Gen- und Protein- Signaturen als GPS für Patienten mit neuromuskulären Erkrankungen

Neuromuskuläre Erkrankungen (NME), die sowohl genetischer als auch erworbener Natur sein können, sind durch eine meist progressive Schwäche der Skelettmuskulatur (und häufig auch der Herzmuskulatur) charakterisiert und können einen tödlichen Verlauf nehmen. Trotz enormer technologischer Fortschritte in der Genanalyse bleiben ca. 50% der mutmaßlich genetisch bedingten Fälle ungeklärt, was nicht nur signifikant eine mögliche therapeutische Intervention verzögert oder gar verhindert, sondern zudem eine ,,diagnostische Odyssee" der Patienten mit sich bringt, die wiederum hohe Kosten für das Gesundheitssystem verursacht. Die notwendige Verbesserung der bislang noch sehr limitierten Behandlungskonzepte für neuromuskuläre Leiden setzt ein präziseres Verständnis der molekularen Ursachen dieser Erkrankungen voraus.
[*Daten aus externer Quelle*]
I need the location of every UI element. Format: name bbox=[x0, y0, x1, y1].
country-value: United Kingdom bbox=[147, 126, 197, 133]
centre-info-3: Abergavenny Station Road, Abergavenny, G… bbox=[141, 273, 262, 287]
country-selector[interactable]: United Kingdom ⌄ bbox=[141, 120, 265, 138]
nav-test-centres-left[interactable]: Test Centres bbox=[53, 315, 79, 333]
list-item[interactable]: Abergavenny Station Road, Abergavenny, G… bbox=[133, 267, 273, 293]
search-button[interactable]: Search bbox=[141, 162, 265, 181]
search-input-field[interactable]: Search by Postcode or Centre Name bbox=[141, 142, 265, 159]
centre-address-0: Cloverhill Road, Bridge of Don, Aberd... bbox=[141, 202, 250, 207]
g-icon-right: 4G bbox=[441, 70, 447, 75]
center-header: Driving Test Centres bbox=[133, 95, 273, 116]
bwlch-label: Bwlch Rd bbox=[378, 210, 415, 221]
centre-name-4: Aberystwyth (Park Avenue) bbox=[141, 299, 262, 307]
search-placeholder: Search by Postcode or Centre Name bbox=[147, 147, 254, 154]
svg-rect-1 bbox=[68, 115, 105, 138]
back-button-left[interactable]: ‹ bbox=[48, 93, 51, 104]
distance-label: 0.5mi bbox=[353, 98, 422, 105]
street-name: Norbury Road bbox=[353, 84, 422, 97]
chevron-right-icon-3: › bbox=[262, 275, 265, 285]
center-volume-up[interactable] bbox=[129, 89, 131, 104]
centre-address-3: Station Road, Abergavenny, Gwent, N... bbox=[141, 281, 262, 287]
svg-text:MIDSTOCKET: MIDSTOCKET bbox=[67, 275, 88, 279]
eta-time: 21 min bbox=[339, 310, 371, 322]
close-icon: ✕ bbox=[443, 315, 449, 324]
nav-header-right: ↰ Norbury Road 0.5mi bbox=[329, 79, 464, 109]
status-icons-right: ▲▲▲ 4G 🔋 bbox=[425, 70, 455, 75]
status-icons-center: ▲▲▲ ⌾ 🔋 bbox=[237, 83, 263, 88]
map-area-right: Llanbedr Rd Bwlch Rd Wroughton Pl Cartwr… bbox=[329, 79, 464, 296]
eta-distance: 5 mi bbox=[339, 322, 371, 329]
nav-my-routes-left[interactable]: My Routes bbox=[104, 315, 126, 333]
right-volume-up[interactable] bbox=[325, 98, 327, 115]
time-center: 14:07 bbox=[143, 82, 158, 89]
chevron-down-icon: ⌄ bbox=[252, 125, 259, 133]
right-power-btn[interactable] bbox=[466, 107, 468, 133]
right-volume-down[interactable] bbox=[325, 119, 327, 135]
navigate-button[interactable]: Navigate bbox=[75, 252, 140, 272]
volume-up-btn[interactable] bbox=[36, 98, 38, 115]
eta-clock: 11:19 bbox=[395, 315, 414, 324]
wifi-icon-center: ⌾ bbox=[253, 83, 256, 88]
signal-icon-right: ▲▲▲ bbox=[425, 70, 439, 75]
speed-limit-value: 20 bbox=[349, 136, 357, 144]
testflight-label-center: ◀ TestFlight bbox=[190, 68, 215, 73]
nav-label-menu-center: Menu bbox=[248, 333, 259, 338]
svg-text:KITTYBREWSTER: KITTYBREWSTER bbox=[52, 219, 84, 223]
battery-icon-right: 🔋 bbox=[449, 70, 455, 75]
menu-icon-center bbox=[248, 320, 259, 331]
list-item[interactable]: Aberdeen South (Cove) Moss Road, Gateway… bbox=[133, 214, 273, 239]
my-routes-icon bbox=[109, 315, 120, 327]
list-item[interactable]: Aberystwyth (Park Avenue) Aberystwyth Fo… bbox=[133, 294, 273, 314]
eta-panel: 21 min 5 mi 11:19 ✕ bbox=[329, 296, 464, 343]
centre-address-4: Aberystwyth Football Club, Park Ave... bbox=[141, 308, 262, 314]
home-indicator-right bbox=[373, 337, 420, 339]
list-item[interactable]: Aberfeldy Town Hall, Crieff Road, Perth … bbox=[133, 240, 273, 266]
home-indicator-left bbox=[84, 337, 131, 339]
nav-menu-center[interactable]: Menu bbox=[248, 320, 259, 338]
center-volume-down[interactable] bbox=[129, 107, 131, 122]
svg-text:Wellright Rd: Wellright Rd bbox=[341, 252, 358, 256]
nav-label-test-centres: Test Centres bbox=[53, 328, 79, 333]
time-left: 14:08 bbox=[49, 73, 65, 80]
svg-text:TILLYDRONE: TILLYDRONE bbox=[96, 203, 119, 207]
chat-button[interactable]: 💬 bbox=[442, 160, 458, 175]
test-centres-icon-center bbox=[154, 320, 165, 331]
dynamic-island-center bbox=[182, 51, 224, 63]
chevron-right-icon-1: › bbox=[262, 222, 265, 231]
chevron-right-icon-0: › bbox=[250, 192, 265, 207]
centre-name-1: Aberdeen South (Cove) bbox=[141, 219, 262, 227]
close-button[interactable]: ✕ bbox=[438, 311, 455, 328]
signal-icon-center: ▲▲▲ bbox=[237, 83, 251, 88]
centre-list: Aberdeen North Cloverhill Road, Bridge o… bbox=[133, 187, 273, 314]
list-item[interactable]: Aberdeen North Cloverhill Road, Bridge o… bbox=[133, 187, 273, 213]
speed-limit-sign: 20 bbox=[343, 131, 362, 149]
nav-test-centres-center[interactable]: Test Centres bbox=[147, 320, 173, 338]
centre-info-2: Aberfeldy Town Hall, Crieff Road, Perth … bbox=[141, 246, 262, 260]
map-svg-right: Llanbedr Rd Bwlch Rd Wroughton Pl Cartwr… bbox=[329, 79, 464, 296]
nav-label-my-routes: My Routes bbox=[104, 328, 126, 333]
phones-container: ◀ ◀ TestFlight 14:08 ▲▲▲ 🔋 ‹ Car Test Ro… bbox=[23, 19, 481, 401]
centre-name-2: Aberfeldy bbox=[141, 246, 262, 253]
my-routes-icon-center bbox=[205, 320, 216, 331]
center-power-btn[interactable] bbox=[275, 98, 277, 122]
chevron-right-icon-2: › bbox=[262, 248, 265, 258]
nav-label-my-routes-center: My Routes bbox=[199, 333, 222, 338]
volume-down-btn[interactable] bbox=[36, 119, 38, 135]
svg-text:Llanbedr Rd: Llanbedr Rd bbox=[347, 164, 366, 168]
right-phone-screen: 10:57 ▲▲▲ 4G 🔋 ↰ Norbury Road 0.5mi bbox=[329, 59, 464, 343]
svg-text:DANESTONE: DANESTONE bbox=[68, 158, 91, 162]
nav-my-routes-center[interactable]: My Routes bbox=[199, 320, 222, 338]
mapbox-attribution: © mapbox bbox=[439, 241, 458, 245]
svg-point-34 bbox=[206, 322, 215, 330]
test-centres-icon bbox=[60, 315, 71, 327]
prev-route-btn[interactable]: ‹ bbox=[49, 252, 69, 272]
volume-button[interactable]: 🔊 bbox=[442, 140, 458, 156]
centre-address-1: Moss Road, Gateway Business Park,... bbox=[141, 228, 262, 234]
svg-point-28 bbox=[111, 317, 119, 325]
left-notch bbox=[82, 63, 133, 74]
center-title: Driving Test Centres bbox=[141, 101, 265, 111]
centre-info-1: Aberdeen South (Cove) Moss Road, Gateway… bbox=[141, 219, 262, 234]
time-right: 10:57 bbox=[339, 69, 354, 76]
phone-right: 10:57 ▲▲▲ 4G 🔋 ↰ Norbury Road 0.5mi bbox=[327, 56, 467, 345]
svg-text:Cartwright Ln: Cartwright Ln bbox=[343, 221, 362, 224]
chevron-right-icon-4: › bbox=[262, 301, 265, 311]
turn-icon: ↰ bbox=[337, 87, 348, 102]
Die Aufklärung der genauen pathophysiologischen Kaskaden kann die Definition von einheitlichen therapeutischen Interventionsverfahren für (seltene) neuromuskuläre Erkrankungen zulassen und hilft somit das Interesse der Pharmaindustrie an der Entwicklung von entsprechenden Medikamenten zu verstärken und hierdurch dem ,,Rare Disease Problem" entgegenzuwirken.

Unter Verwendung modernster Omics-Technologien und mikroskopischer Verfahren soll diese Problematik durch NME-GPS systematisch und radikal gelöst werden, indem ein gezielter proteomisch-basierter Assay zur robusten Quantifizierung kausativer Proteine aufgesetzt und dessen Messergebnisse mit den Resultaten von DNA-Analysen und CARS- sowie Raman-mikroskopischer Untersuchungen abgeglichen wird. Unter Verwendung eines eigens generierten Algorithmus wird es möglich sein, „Muster" der Gen- & Protein-Co-Regulation zu bestimmen (Proteogenomics), die den kausalen genetischen Defekt exakt vorhersagen sowie eine neue Klassifikation der erblichen und erworbenen neuromuskulären Erkrankungen basierend auf deren histologisch-biochemischen Eigenschaften ermöglichen. Dies wird zukünftig eine Antikörper-unabhängige Analytik aller NME-relevanten Proteine gestatten und somit die bislang umfangreichste Protein-Diagnostik neuromuskulärer Erkrankungen ermöglichen. Morphologische Resultate werden in Korrelation mit den Ergebnissen weiterer proteomischer Analysen wie globales Profiling, der Quantifizierung von Phosphoproteinen sowie von Degradationsprodukten ein neues Klassifikationsschema dieser Erkrankungsgruppe hervorbringen und zugleich die Definition von einheitlichen und spezifischen Pathomechanismen gestatten, ein Aspekt, der v.a. für die Erprobung neuer therapeutischer Interventionskonzepte essentiell ist.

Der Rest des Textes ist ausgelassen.